What you output must match the entries exactly, apart from the pictures, which are left out.

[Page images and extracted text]
*** Block opens ***

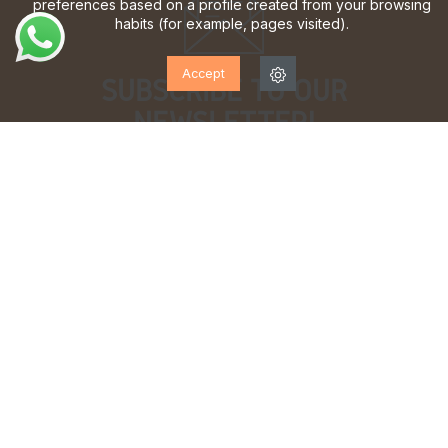
preferences based on a profile created from your browsing
habits (for example, pages visited).
Accept
SUBSCRIBE TO OUR
NEWSLETTER!
Sign up to receive updates, access to exclusive offers
and much more.
I have read and accept the
privacy policy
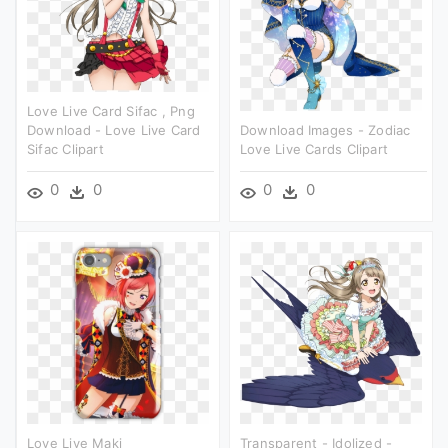
Love Live Card Sifac , Png
Download - Love Live Card
Download Images - Zodiac
Sifac Clipart
Love Live Cards Clipart
0
0
0
0
Love Live Maki
Transparent - Idolized -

*** Block closes ***

WRITTEN ANSWER:
preferences based on a profile created from your browsing
habits (for example, pages visited).
Accept
SUBSCRIBE TO OUR
NEWSLETTER!
Sign up to receive updates, access to exclusive offers
and much more.
I have read and accept the
privacy policy
Love Live Card Sifac , Png
Download - Love Live Card
Download Images - Zodiac
Sifac Clipart
Love Live Cards Clipart
0
0
0
0
Love Live Maki
Transparent - Idolized -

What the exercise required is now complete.